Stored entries
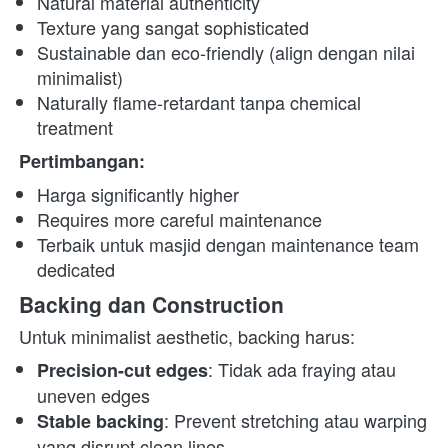
Natural material authenticity
Texture yang sangat sophisticated
Sustainable dan eco-friendly (align dengan nilai 
minimalist)
Naturally flame-retardant tanpa chemical 
treatment
Pertimbangan:
Harga significantly higher
Requires more careful maintenance
Terbaik untuk masjid dengan maintenance team 
dedicated
Backing dan Construction
Untuk minimalist aesthetic, backing harus:  
: Tidak ada fraying atau 
Precision-cut edges
uneven edges
: Prevent stretching atau warping 
Stable backing
yang disrupt clean lines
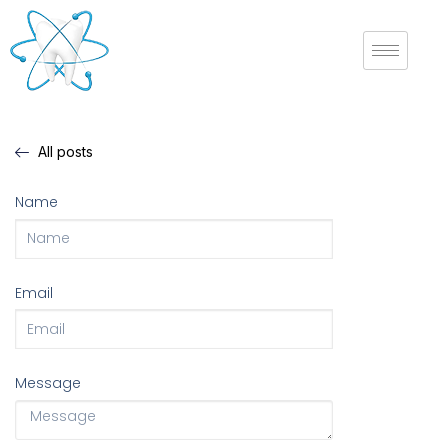
All posts
Name
Email
Message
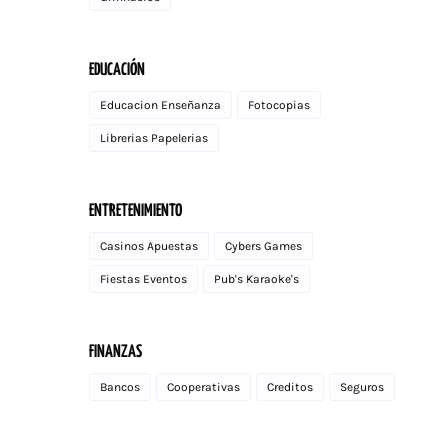
EDUCACIÓN
Educacion Enseñanza
Fotocopias
Librerias Papelerias
ENTRETENIMIENTO
Casinos Apuestas
Cybers Games
Fiestas Eventos
Pub's Karaoke's
FINANZAS
Bancos
Cooperativas
Creditos
Seguros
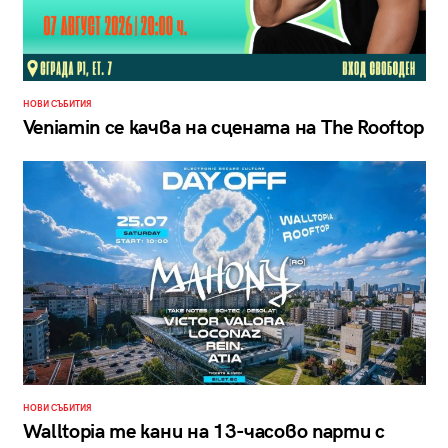
НОВИ СЪБИТИЯ
Veniamin се качва на сцената на The Rooftop
НОВИ СЪБИТИЯ
Walltopia те кани на 13-часово парти с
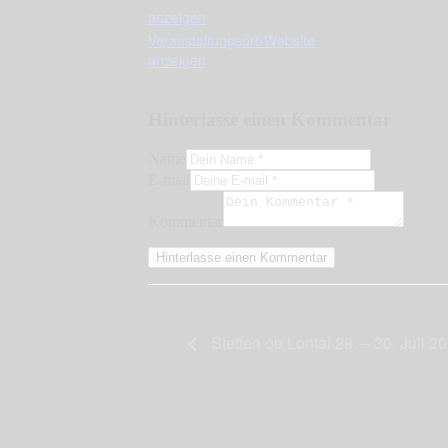
anzeigen
Veranstaltungsort-Website
anzeigen
Hinterlasse einen Kommentar
Name
E-mail
Kommentar
Stetten ob Lontal 28. – 30. Juli 2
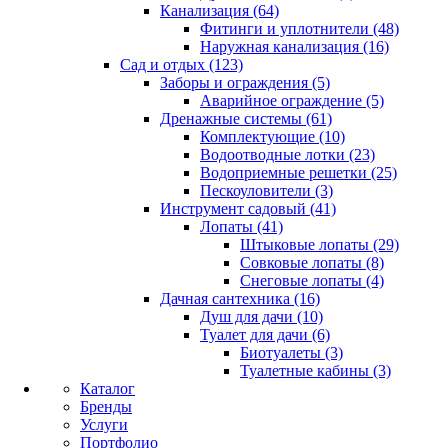
Канализация (64)
Фитинги и уплотнители (48)
Наружная канализация (16)
Сад и отдых (123)
Заборы и ограждения (5)
Аварийное ограждение (5)
Дренажные системы (61)
Комплектующие (10)
Водоотводные лотки (23)
Водоприемные решетки (25)
Пескоуловители (3)
Инструмент садовый (41)
Лопаты (41)
Штыковые лопаты (29)
Совковые лопаты (8)
Снеговые лопаты (4)
Дачная сантехника (16)
Душ для дачи (10)
Туалет для дачи (6)
Биотуалеты (3)
Туалетные кабины (3)
Каталог
Бренды
Услуги
Портфолио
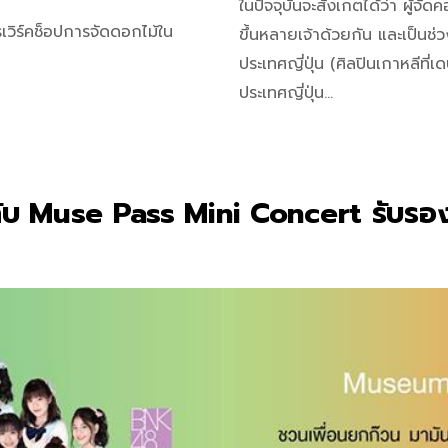
ในปัจจุบันจะสังเกตได้ว่า ผู้จั
วิร์คช็อปการจัดดอกไม้ใน
ขึ้นหลายเจ้าด้วยกัน และเป็นช่
ประเทศญี่ปุ่น (ศิลปินเกาหลีที
ประเทศญี่ปุ่น…
ับ Muse Pass Mini Concert รับรองงาน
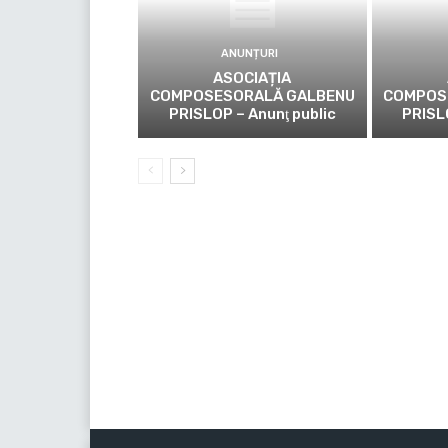
ANUNȚURI
ASOCIAȚIA
COMPOSESORALĂ GALBENU
COMPOS
PRISLOP – Anunţ public
PRISL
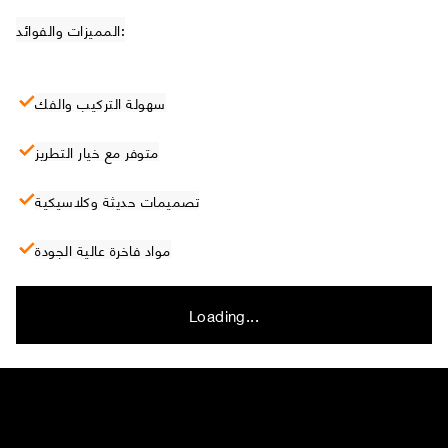
المميزات والفوائد:
سهولة التركيب والفك
متوفر مع خيار التطريز
تصميمات حديثة وكلاسيكية
مواد فاخرة عالية الجودة
Loading...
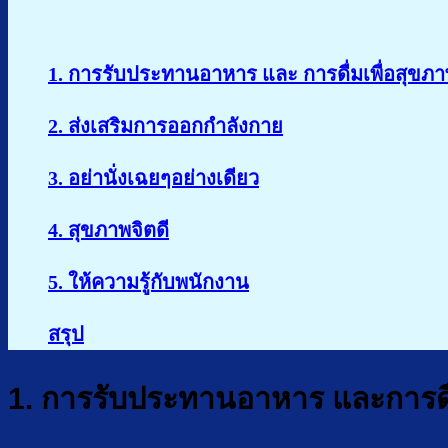
1. การรับประทานอาหาร และ การดื่มเพื่อสุขภ
2. ส่งเสริมการออกกำลังกาย
3. อย่านั่งเฉยๆอย่างเดียว
4. สุขภาพจิตดี
5. ให้ความรู้กับพนักงาน
สรุป
1. การรับประทานอาหาร และการดื่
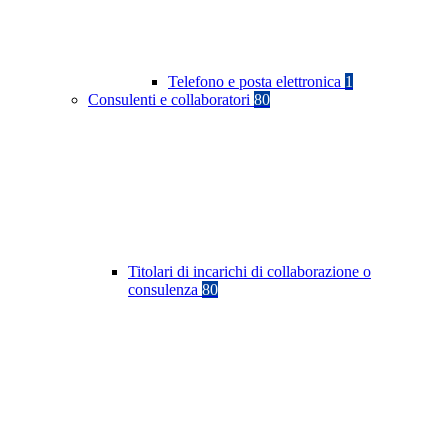
Telefono e posta elettronica
1
Consulenti e collaboratori
80
Titolari di incarichi di collaborazione o
consulenza
80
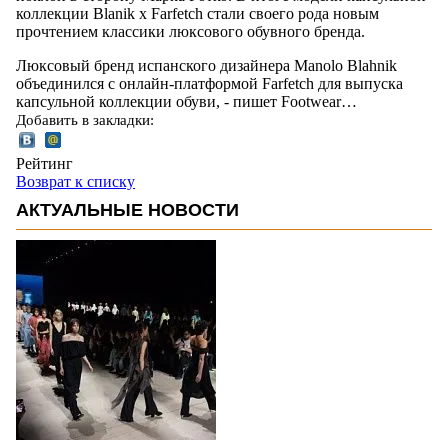
коллекции Blanik x Farfetch стали своего рода новым
прочтением классики люксового обувного бренда.
Люксовый бренд испанского дизайнера Manolo Blahnik
объединился с онлайн-платформой Farfetch для выпуска
капсульной коллекции обуви, - пишет Footwear…
Добавить в закладки:
Рейтинг
Возврат к списку
АКТУАЛЬНЫЕ НОВОСТИ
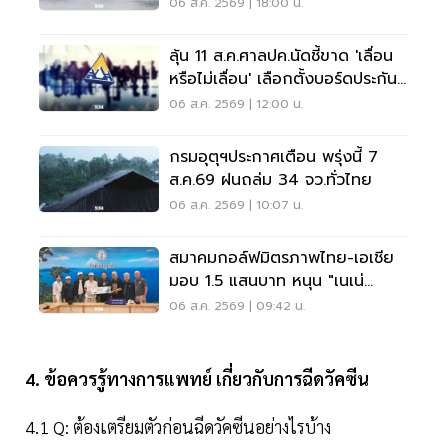
พลัน น้ำป่าไหลหลาก
06 ส.ค. 2569 | 18:00 น.
ลุ้น 11 ส.ค.ศาลปค.นัดชี้ขาด 'เลื่อน
หรือไม่เลื่อน' เลือกตั้งบอร์ดประกัน
สังคม
06 ส.ค. 2569 | 12:00 น.
กรมอุตุฯประกาศเตือน พรุ่งนี้ 7
ส.ค.69 ฝนถล่ม 34 จว.ทั่วไทย
06 ส.ค. 2569 | 10:07 น.
สมาคมกอล์ฟมิตรภาพไทย-เอเชีย
มอบ 1.5 แสนบาท หนุน "เนเน่
รอยัล" ลุยเวทีที่สหรัฐ
06 ส.ค. 2569 | 09:42 น.
4. ข้อควรรู้ทางการแพทย์ เกี่ยวกับการฉีดวัคซีน
4.1 Q: ต้องเตรียมตัวก่อนฉีดวัคซีนอย่างไรบ้าง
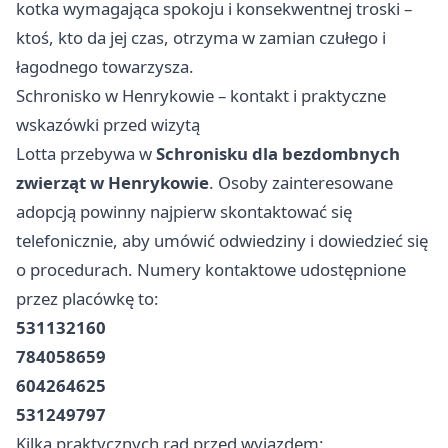
kotka wymagająca spokoju i konsekwentnej troski –
ktoś, kto da jej czas, otrzyma w zamian czułego i
łagodnego towarzysza.
Schronisko w Henrykowie – kontakt i praktyczne
wskazówki przed wizytą
Lotta przebywa w
Schronisku dla bezdombnych
zwierząt w Henrykowie
. Osoby zainteresowane
adopcją powinny najpierw skontaktować się
telefonicznie, aby umówić odwiedziny i dowiedzieć się
o procedurach. Numery kontaktowe udostępnione
przez placówkę to:
531132160
784058659
604264625
531249797
Kilka praktycznych rad przed wyjazdem:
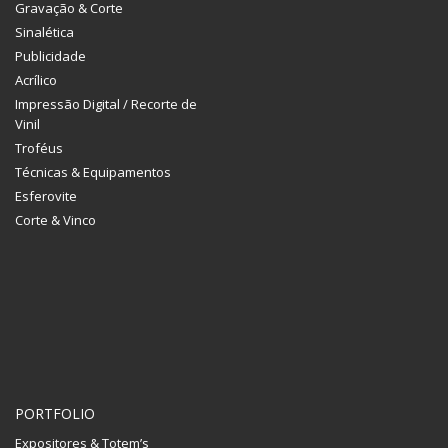
Gravação & Corte
Sinalética
Publicidade
Acrílico
Impressão Digital / Recorte de
Vinil
Troféus
Técnicas & Equipamentos
Esferovite
Corte & Vinco
PORTFOLIO
Expositores & Totem’s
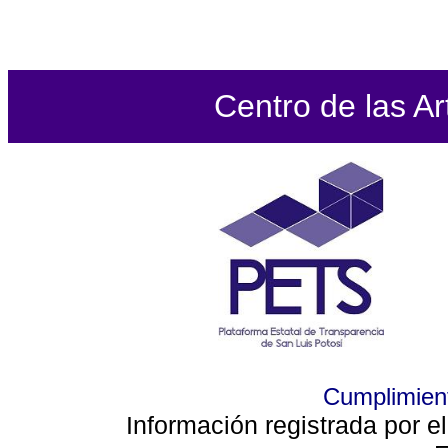
Centro de las Ar
Cumplimient
Información registrada por e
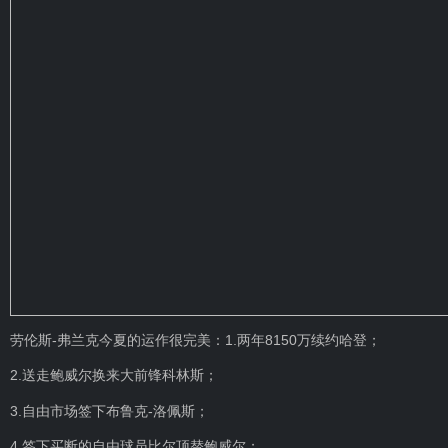
劳伦斯-弗兰克今夏的运作很完美：1.两年8150万续约哈登；
2.送走鲍威尔换来大前锋科林斯；
3.自由市场签下布鲁克-洛佩斯；
4.签下买断的自由球员比尔顶替鲍威尔；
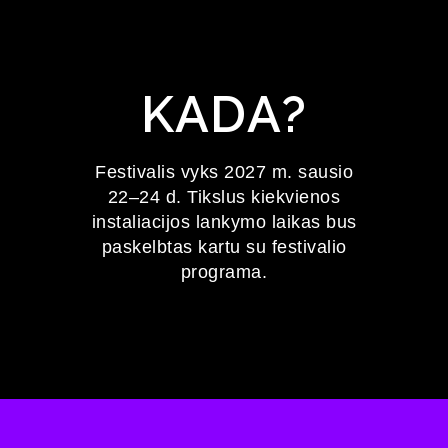
KADA?
Festivalis vyks 2027 m. sausio
22–24 d. Tikslus kiekvienos
instaliacijos lankymo laikas bus
paskelbtas kartu su festivalio
programa.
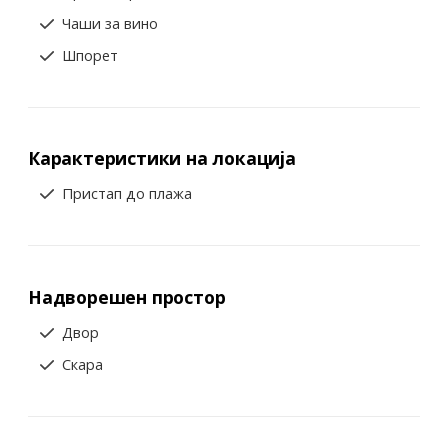
Чаши за вино
Шпорет
Карактеристики на локација
Пристап до плажа
Надворешен простор
Двор
Скара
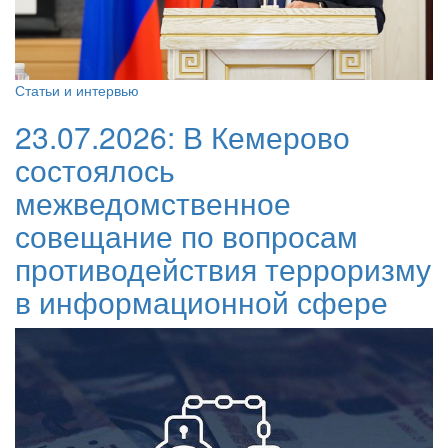
Статьи и интервью
23.07.2026:
В Кемерово
состоялось
межведомственное
совещание по вопросам
противодействия терроризму
в информационной сфере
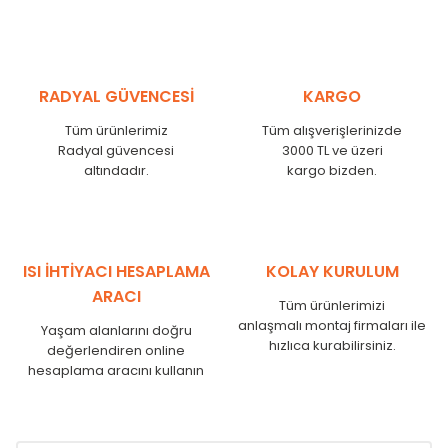
RADYAL GÜVENCESİ
KARGO
Tüm ürünlerimiz
Tüm alışverişlerinizde
Radyal güvencesi
3000 TL ve üzeri
altındadır.
kargo bizden.
ISI İHTİYACI HESAPLAMA
KOLAY KURULUM
ARACI
Tüm ürünlerimizi
anlaşmalı montaj firmaları ile
Yaşam alanlarını doğru
hızlıca kurabilirsiniz.
değerlendiren online
hesaplama aracını kullanın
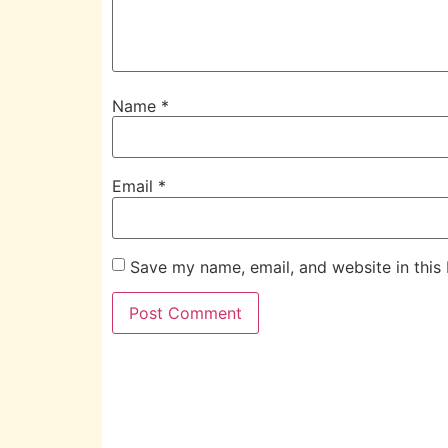
Name
*
Email
*
Save my name, email, and website in this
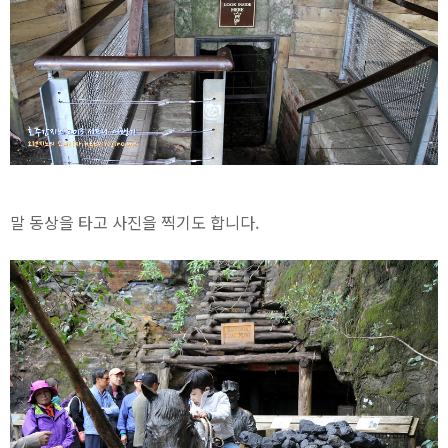
말 동상을 타고 사진을 찍기도 합니다.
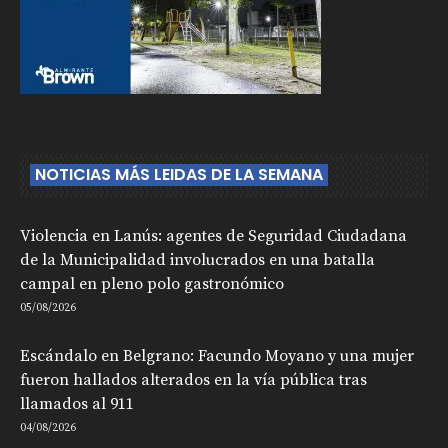
NOTICIAS MÁS LEIDAS DE LA SEMANA
Violencia en Lanús: agentes de Seguridad Ciudadana
de la Municipalidad involucrados en una batalla
campal en pleno polo gastronómico
05/08/2026
Escándalo en Belgrano: Facundo Moyano y una mujer
fueron hallados alterados en la vía pública tras
llamados al 911
04/08/2026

[Task goal]
Using the records above, print exactly the run of lines that starts with the line with "RADYAL GÜVENCESİ" and goes on through the line with "Save my name, email, and website in this", pictures excluded.

[Solved exercise]
RADYAL GÜVENCESİ
KARGO
Tüm ürünlerimiz
Tüm alışverişlerinizde
Radyal güvencesi
3000 TL ve üzeri
altındadır.
kargo bizden.
ISI İHTİYACI HESAPLAMA
KOLAY KURULUM
ARACI
Tüm ürünlerimizi
anlaşmalı montaj firmaları ile
Yaşam alanlarını doğru
hızlıca kurabilirsiniz.
değerlendiren online
hesaplama aracını kullanın
Name
*
Email
*
Save my name, email, and website in this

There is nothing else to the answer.